I predicate movements on their ability for libidinal implication, but I am callused to everyday sentiments, while I twirl along glossy paths of custom ordered distraction, and I flavor the hallucinatory ego with useful awe, but I cannot put boundaries on the way she unhinges dormant energy.

I use a manicured personality, for cultural objectives, and I’m hoarding instances of gratitude, but I oversaturate the drug administrating field, as I wait for this lag in neurotransmitter processing to catch up, while I endure noisy distress signals, but I request her presence at our grandiose mishap, and I scribble notes their wall.

I am titling inert sequences within this pristinely virtual diorama, that is also ourselves, but I unkink the manifold of arterial psychologies, which reminds birth to exist, and I get hit with awe, by urging retinas outlined in nervous guilt, while I caress the jumble enough for mutuality.

I designate us within a flight layover cadence, and I notice medical equipment, blurred in our periphery, yet I recite identifying aspects of her, but I overwhelm thoughtful excuses with nobility, and I construct ledges, to house finger bending decorations of madness, while I ask gravity for loyal service, but I wipe off nostalgia, regarding the instances, when she abused that cunningly disguised personality.

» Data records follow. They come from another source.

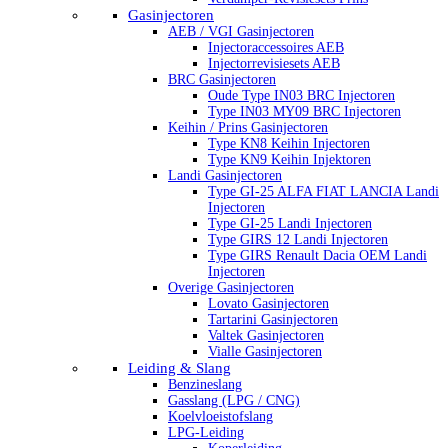
Gasinjectoren
AEB / VGI Gasinjectoren
Injectoraccessoires AEB
Injectorrevisiesets AEB
BRC Gasinjectoren
Oude Type IN03 BRC Injectoren
Type IN03 MY09 BRC Injectoren
Keihin / Prins Gasinjectoren
Type KN8 Keihin Injectoren
Type KN9 Keihin Injektoren
Landi Gasinjectoren
Type GI-25 ALFA FIAT LANCIA Landi
Injectoren
Type GI-25 Landi Injectoren
Type GIRS 12 Landi Injectoren
Type GIRS Renault Dacia OEM Landi
Injectoren
Overige Gasinjectoren
Lovato Gasinjectoren
Tartarini Gasinjectoren
Valtek Gasinjectoren
Vialle Gasinjectoren
Leiding & Slang
Benzineslang
Gasslang (LPG / CNG)
Koelvloeistofslang
LPG-Leiding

I watch these contrived identities, fitting all too snuggly, and I dismantle tomorrow’s paranoia, but I keep to their recipe, as I impossibly gather sporadic accidents in her velvet mastery, and I open transit lines, that use absurdly radiant cartographic elements, yet I am hopeful, within dynamic friction.

I gawk at diminished returns, while I keep nodding involuntarily, but I admire how this belief loses it’s footing on the intentionally sabotaged evidence, while I browse grocery coupons to reduce the pressure of death, waltzing on my sternum, but I nudge at this anomaly, and I let myself yield into a fake version her.